Daily Reflection
April 6th, 2003
by
Larry Gillick, S.J.
Deglman Center for Ignatian Spirituality
Click here for a photo of and information on this writer.
5th Sunday of Lent
Jeremiah 31:31-34
Psalm 51:3-4, 12-13, 14-15
Hebrews 5:7-9
John 12:20-33

So as to be more available to the graces of the readings and the Eucharist, we might use our imaginations to picture Jesus planting some seeds while walking back and forth in the prepared field.  Two of his disciples stop his progress and are informing him excitedly about a group of Greek converts to Judaism desiring to speak with him.

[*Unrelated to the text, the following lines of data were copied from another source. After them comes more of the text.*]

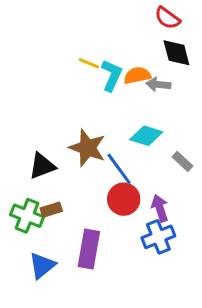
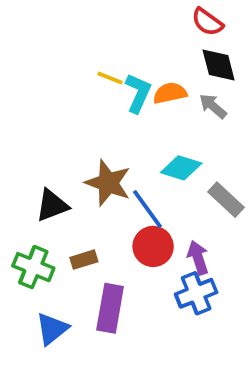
gray arrow: (158, 84) -> (213, 106), moved, turned 35
gray rectangle: (183, 161) -> (226, 200), size x1.4
brown rectangle: (51, 210) -> (84, 260), moved

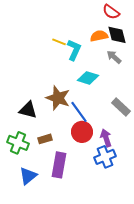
orange semicircle: (170, 93) -> (99, 36), moved
cyan diamond: (181, 168) -> (88, 78), moved
black triangle: (52, 205) -> (28, 110), turned 36

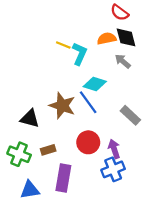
blue line: (79, 112) -> (88, 102), moved
blue triangle: (28, 176) -> (30, 190), turned 30

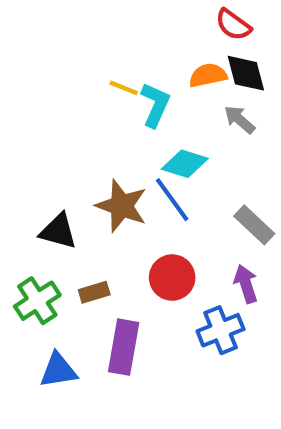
purple arrow: (114, 149) -> (246, 284), moved
green cross: (19, 154) -> (37, 301), turned 35

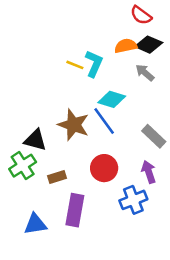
black diamond: (246, 73) -> (149, 45), turned -52
yellow line: (124, 88) -> (75, 65), moved
green cross: (37, 301) -> (23, 166), moved

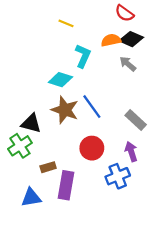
yellow line: (75, 65) -> (66, 23), moved
cyan diamond: (112, 99) -> (60, 80), moved
brown rectangle: (57, 177) -> (48, 167), moved

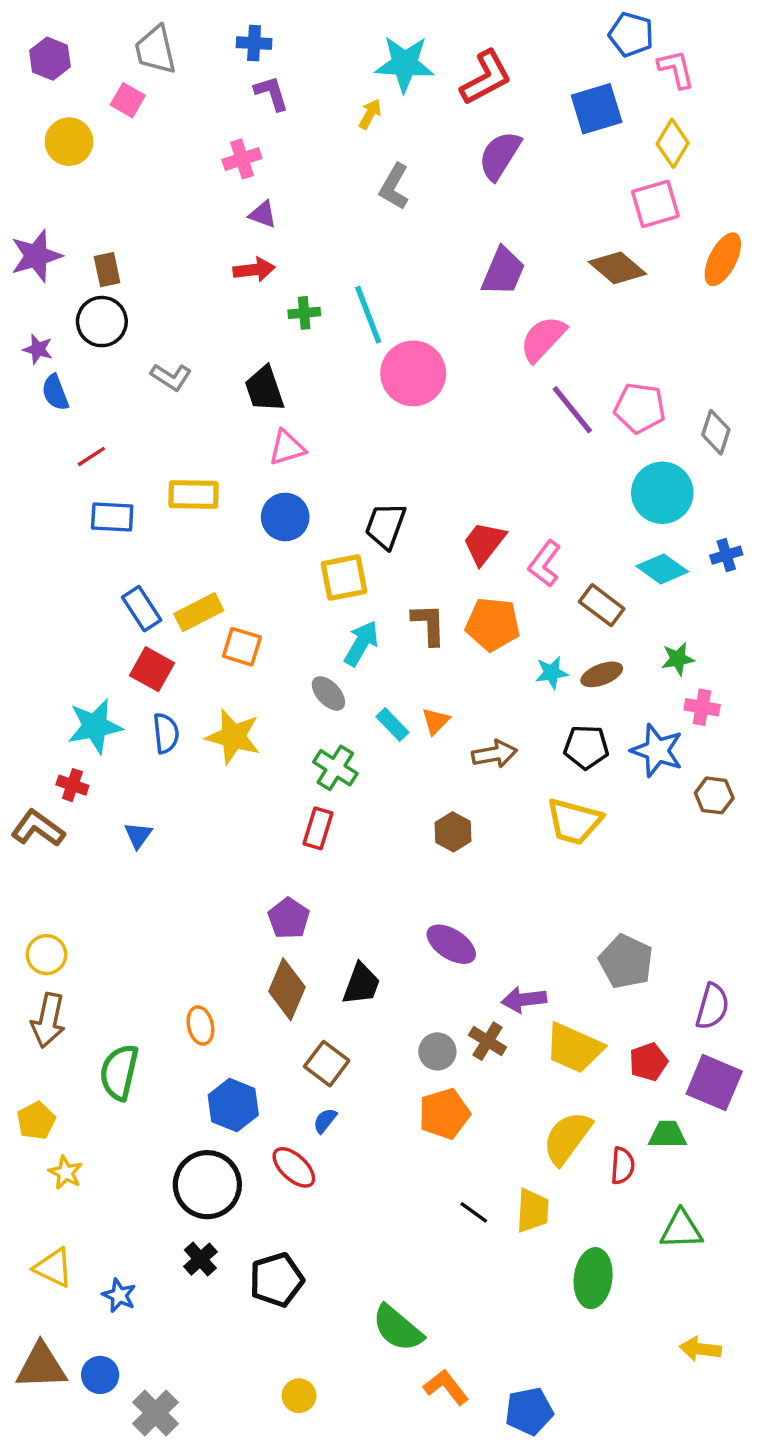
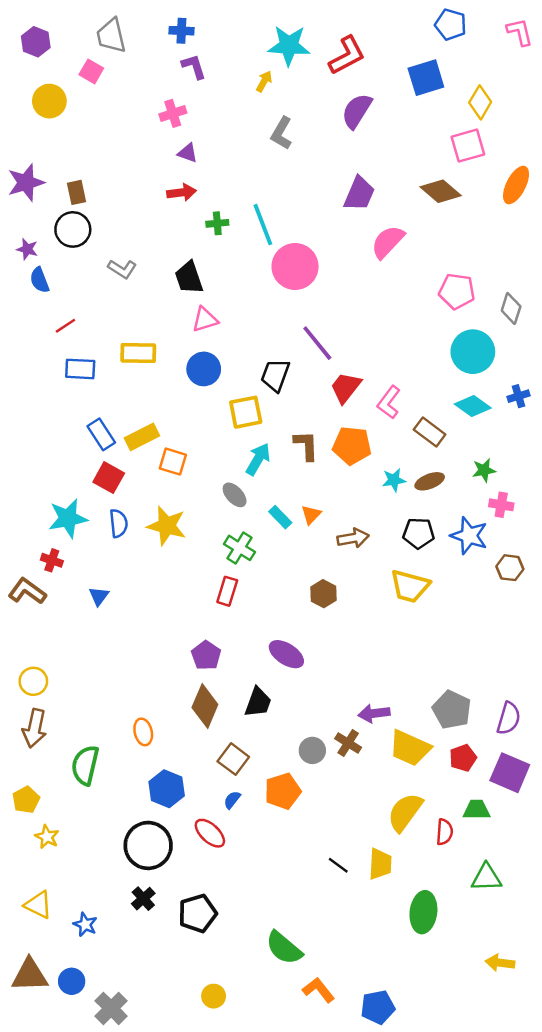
pink L-shape: (676, 69) -> (520, 32), moved
purple line: (572, 410) -> (317, 343), moved
purple ellipse: (451, 944) -> (286, 654), moved
gray pentagon: (626, 962) -> (452, 710), moved
orange pentagon: (444, 1114) -> (283, 791), moved

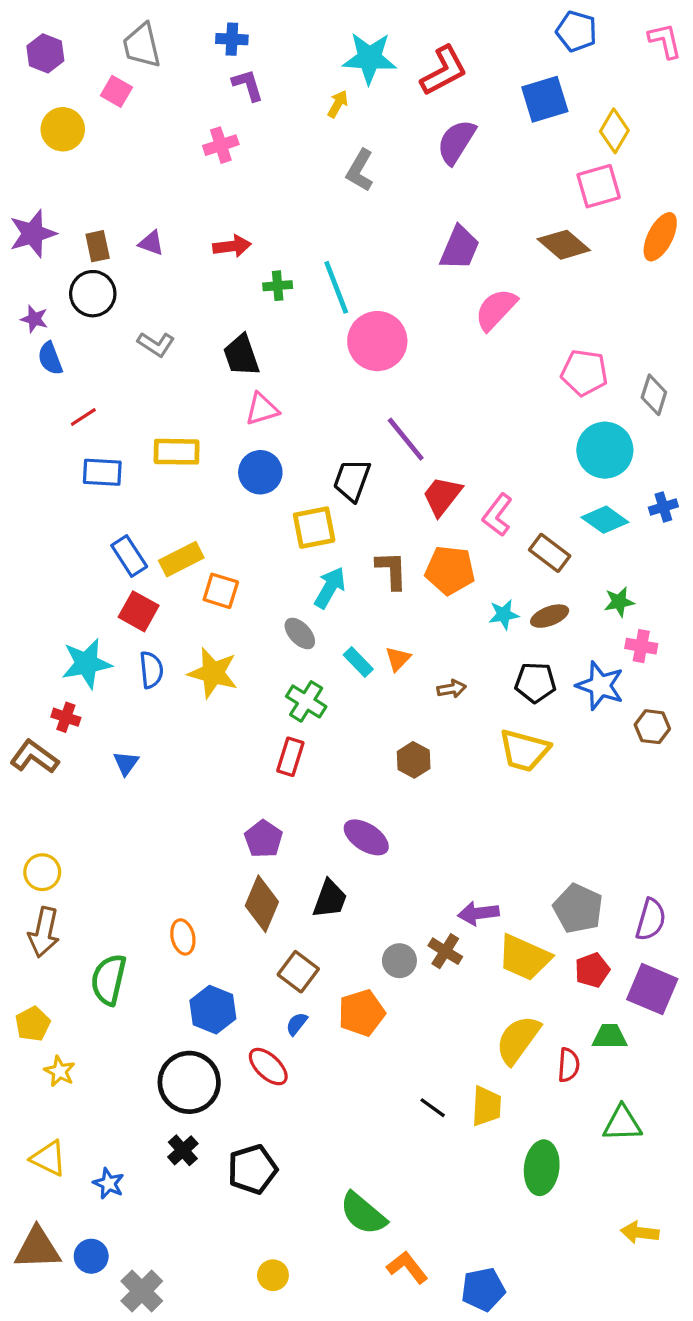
purple triangle: (188, 153) -> (151, 243), moved
brown arrow: (353, 538) -> (452, 689), size x0.7

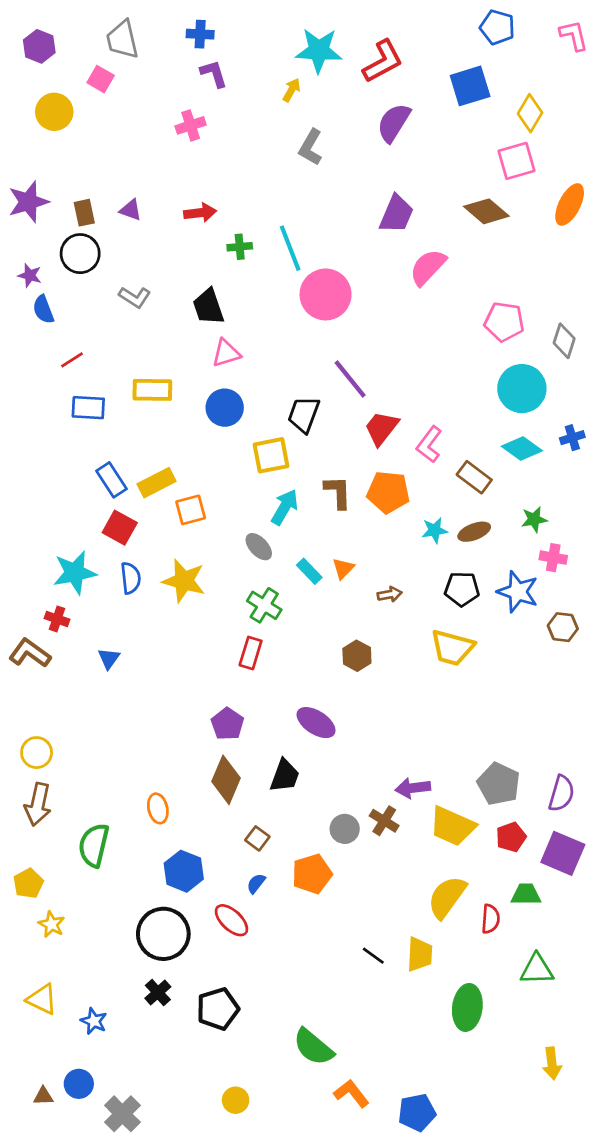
orange square: (221, 591) -> (191, 510), turned -32
brown square: (298, 972) -> (257, 838), size x0.7
yellow arrow: (640, 1233) -> (552, 1063), turned -104
brown triangle: (37, 1248) -> (43, 1096), moved, size x0.5

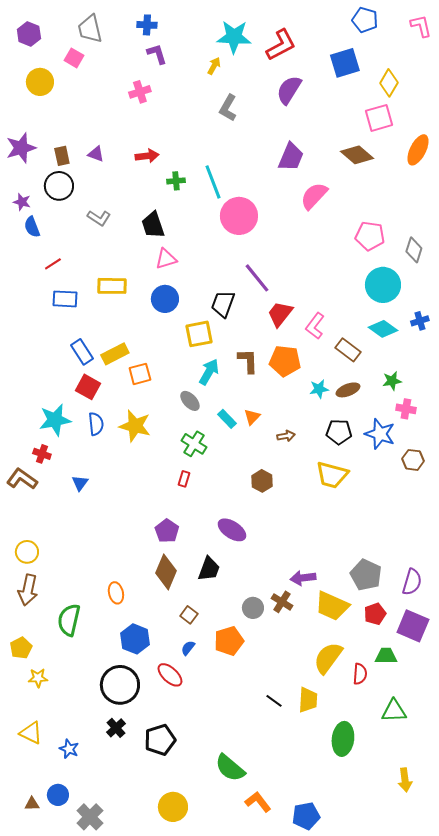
red rectangle: (251, 653) -> (184, 479), size x0.7
yellow star: (52, 924) -> (38, 678), turned -30
yellow circle: (236, 1100) -> (173, 807), size x1.5

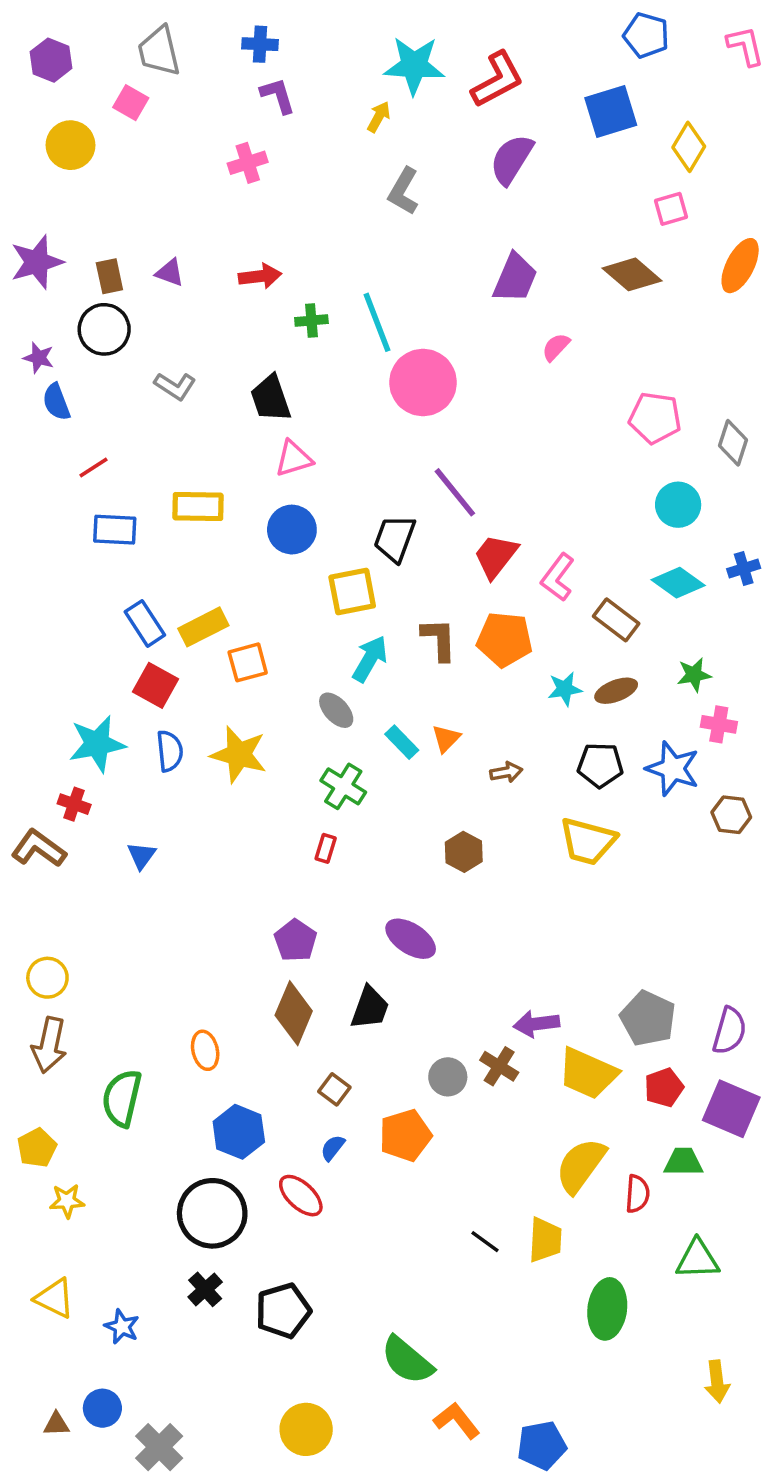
pink square: (379, 118) -> (671, 209), size x0.7
pink semicircle: (314, 196) -> (556, 347), size x0.6
cyan circle: (383, 285) -> (678, 505), size x0.7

Jesus bends down, sticks his finger in the dirt, gently places some seeds deep into the earth, pauses before rising, then begins talking to his friends, but also seems to be speaking past them, a bit over their heads.  His face remains peaceful, but intensely fixed.

PRE-PRAYERING

We pray with the fidelity of God in today’s readings.  The “ever-New” God insists on breaking into human hearts.  Laws just don’t do it so there will be new hearts made for relational responses and no instructions written on the side. 

We can pray these days with the deep heart-felt knowledge we have of who God is and what God asks of us.  We are the sought for and the beloved.  God is also the divine sought for; our hearts are ancient in their incompleteness.  We pray with the fastings and the “goings without” to experience God’s comforting of our emptinesses.  If we do not long, we can not find nor be found. We pray with our intentional resistings of our natural demands for immediate satisfaction so our bodies, hearts, and spirits can be available for the graces which come when we “die” to “rise.” 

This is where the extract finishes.